What needs to be done – For every line in the data below, check for the word "Level", then state how many lines have it. Answer with the number only.

Material to process –
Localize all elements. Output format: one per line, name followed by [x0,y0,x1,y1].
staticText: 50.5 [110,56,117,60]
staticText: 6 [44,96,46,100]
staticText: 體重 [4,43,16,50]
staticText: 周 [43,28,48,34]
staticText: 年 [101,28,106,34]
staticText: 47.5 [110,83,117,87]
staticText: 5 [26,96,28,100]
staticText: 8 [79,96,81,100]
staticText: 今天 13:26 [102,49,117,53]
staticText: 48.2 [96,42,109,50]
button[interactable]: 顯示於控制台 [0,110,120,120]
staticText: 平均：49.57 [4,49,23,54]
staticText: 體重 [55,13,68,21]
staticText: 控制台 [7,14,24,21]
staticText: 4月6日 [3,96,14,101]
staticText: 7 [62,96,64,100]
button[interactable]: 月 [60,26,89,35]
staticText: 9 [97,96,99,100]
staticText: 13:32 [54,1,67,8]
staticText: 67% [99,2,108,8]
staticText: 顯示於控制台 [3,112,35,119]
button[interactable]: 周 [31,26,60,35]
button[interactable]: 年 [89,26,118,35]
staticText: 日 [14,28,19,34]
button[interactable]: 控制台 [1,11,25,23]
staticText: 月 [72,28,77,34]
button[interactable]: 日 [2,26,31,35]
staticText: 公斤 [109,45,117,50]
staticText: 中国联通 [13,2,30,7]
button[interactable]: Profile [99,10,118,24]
---
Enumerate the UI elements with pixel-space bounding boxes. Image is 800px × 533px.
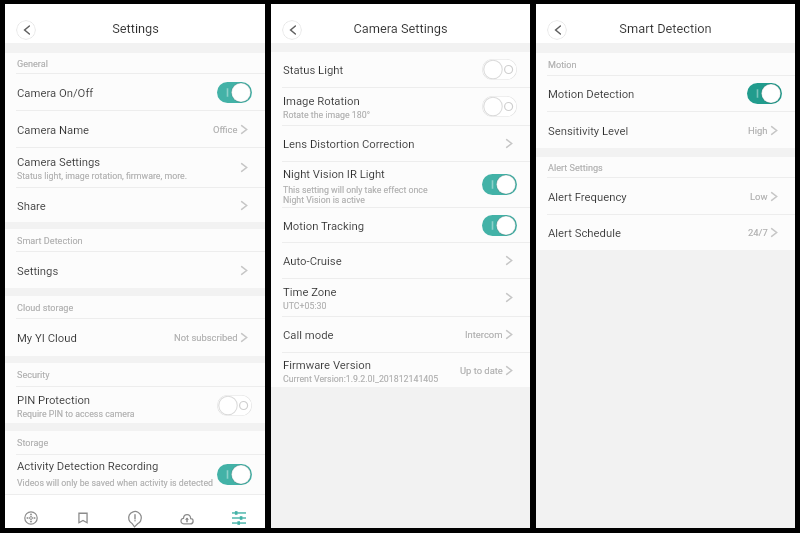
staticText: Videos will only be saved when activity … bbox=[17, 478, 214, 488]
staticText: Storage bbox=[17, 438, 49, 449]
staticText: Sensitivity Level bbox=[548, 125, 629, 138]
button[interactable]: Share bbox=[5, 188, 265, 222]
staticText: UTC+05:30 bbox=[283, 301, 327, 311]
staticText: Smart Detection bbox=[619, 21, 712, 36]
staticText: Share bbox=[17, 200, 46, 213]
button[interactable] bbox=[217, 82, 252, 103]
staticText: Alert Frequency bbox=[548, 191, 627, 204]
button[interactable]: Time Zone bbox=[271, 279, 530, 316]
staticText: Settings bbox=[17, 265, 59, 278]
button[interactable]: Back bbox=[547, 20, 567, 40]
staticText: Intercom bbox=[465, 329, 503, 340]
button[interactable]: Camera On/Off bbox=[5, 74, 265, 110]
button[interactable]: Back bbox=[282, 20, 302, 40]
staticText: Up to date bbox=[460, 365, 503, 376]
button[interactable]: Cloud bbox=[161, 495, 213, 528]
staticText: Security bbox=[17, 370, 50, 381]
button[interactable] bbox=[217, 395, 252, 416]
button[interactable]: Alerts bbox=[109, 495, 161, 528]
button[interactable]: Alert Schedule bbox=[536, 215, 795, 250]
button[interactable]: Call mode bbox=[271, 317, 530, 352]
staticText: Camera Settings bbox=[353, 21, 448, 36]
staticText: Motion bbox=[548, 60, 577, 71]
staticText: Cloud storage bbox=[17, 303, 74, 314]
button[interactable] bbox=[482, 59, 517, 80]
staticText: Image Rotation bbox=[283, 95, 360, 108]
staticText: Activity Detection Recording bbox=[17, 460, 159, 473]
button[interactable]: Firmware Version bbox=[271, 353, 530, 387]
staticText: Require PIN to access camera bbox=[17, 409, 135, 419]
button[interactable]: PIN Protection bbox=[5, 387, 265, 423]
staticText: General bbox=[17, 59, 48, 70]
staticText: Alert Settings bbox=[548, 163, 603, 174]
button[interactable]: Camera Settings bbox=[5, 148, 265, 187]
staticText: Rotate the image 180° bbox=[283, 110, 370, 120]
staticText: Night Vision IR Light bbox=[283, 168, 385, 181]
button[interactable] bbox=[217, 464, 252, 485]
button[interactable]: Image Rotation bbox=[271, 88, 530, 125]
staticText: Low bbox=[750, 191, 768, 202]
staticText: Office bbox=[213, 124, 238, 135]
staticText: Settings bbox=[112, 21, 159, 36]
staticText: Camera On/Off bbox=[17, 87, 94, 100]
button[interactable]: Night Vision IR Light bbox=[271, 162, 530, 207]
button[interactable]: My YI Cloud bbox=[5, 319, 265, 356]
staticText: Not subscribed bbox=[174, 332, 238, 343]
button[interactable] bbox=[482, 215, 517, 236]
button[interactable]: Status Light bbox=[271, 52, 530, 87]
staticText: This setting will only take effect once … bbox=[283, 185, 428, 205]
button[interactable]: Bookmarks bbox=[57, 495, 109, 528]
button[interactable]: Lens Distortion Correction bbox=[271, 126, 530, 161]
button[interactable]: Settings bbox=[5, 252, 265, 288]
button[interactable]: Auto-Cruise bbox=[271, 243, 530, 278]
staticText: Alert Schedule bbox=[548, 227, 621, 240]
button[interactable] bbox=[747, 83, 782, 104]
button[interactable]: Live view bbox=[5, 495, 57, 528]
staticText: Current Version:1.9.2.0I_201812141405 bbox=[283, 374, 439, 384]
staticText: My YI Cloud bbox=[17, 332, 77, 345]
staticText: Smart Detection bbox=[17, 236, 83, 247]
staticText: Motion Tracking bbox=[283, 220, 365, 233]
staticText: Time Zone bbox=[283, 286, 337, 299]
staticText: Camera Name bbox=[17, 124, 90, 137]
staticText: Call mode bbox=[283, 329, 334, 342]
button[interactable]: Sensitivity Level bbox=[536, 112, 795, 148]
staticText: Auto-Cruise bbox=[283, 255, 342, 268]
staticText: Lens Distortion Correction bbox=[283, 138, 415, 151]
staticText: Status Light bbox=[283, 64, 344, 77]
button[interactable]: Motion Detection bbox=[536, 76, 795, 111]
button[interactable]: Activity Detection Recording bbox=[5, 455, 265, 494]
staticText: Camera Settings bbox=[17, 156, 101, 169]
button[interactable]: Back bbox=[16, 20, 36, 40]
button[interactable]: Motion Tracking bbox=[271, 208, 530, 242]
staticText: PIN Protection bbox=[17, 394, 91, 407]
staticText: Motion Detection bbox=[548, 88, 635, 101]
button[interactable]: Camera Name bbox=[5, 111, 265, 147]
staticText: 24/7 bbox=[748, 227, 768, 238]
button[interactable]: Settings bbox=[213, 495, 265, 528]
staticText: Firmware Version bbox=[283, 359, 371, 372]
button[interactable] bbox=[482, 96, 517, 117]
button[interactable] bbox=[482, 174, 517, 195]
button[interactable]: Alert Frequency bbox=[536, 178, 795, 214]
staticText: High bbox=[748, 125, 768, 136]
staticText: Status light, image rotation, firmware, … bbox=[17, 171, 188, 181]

Written response – 2